La librairie de Paula est une des plus belles que j'ai eu l'occasion de voir. Une vitrine colorée et épurée, qui vient se marier parfaitement avec la végétation de la place Benett juste en face. Un lieu plein d'espoir, comme son nom l'indique, et comme on peut le lire dans le regard de son hôtesse. Lorsque l'on pénètre dans le lieu, l'atmosphère nous embaume du parfum des livres, cette odeur espiègle et nostalgique du papier, combinée à un soupçon de caramel - cela, c'est peut être simplement de mon fait - vient nous caresser agréablement les narines. Notre esprit chasse automatiquement le noir du monde extérieur, et laisse place à un arc-en-ciel de sensations, et de sentiments de bien-être et de rêve. A gauche, les livres jeunesses, qui me ramènent à une époque qui me semble presque totalement sortie de mes pensées. A droite, les romans policiers, parfois malheureusement trop proches de la réalité d'ici, à Delmar. Au plafond, des luminaires suspendus qui diffusent une légère teinte tamisée au dessus des grands classiques de la littérature française, et du monde entier. Des cadres photos et des peintures aux murs, qui semblent là pour rappeler le capharnaüm qu'il existe dans la tête de mon amie Paula.

Ces deux parents sont décédés il y a quelques années dans un accident de voiture. Parfois, vous vous levez le matin, vous êtes jeune et souriante, et en une fraction de seconde, sans savoir pourquoi, la vie décide de vous rappeler que le bonheur n'est qu'une maladie passagère. J'étais là quand elle a appris la nouvelle. Son visage s'est décomposé, comme une œuvre abstraite qui ne prenait sens que pour celui qui l'admire. Elle s'est figée, comme le temps en hiver, lorsque le froid impose son silence et ses névroses. La voir s'écrouler dans mes bras a sûrement été l'une des choses les plus compliquées à vivre. Qu'est-ce qu'on peut bien dire dans un moment pareil ? "Ça va aller t'inquiètes" ? - "Ah merde, désolé" ? - non je pense que parfois, fermer sa gueule, c'est une des plus belles choses que l'ont peut offrir en guise de réconfort.
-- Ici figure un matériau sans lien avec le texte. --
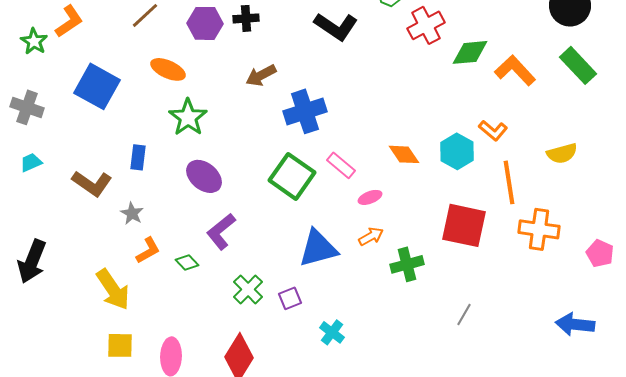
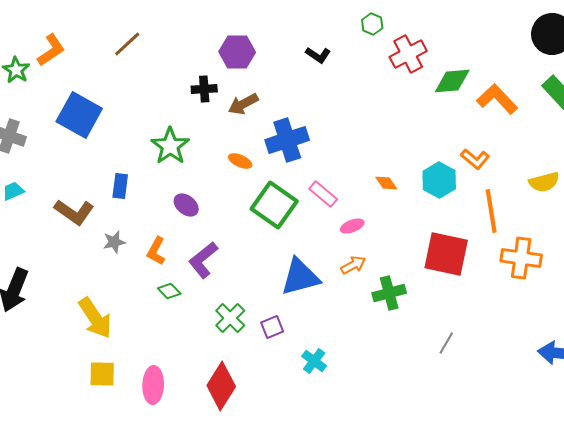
black cross: (246, 18) -> (204, 89), moved
purple hexagon: (205, 23) -> (237, 52), moved
black L-shape: (336, 26) -> (318, 55), size x0.6
orange ellipse: (168, 69) -> (240, 161), moved, size x0.7
orange diamond: (404, 154) -> (386, 183), size x0.7
purple ellipse: (204, 176) -> (186, 205), size x0.7
gray star: (132, 213) -> (114, 242), turned 30
orange L-shape: (148, 250) -> (156, 251), moved, turned 148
Et pourtant, c'est bien vrai ce qu'on entend, tout passe. Soit parce qu'un jour, on meurt à notre tour, et tout s'arrête avec nous. Soit parce que le temps nous fait un peu oublier. En nous ajoutant d'autres soucis par exemple. Enfin bref, tout ça pour dire, que Paula est comme une deuxième sœur pour moi. D'ailleurs elle s'entend très bien avec ma sœur Jess, qui dévore les livres autant que je dévore les pizzas.

Je suis entré dans la librairie, et j'ai enlacé Paula pour la saluer.

- Alors, comment tu te sens depuis l'enterrement ? Dit-elle, pleine de compassion.

- Oh, bah bizarrement ça va, mais je venais justement te voir pour ça. Je sors du commissariat à l'instant, le Lieutenant Stuart voulait ma version des faits, je lui réponds, d'un ton un peu fatigué.

- Cet enfoiré de Stuart, toujours le sens du timing, enchaine t-elle, mais de quelle version il parle, à croire qu'il y en a cent ? Ton père était débile et plein comme un sac de shopping, ça devait lui arriver.

- Figure toi que la voisine a décidé de dire que j'étais sur les lieux à ce moment là. Alors dans le doute...

- ... Bah tu n'y étais pas, si ? M'interroge t-elle.

- Non bien sûr, mais pour éviter d'avoir à y retourner, j'ai dis que j'étais avec toi... Je lui réponds.

Je déteste avoir à lui mentir, surtout qu'elle n'est pas bête. Mais pour l'instant, je préfère garder tout ça pour moi. Un peu comme tout en fait. Comment on dit déjà, avoir son jardin secret ? Je crois que je suis paysagiste à ce niveau. J'y ai carrément des hectares arborés et de belles fleurs fanées dans ce satané jardin à la con.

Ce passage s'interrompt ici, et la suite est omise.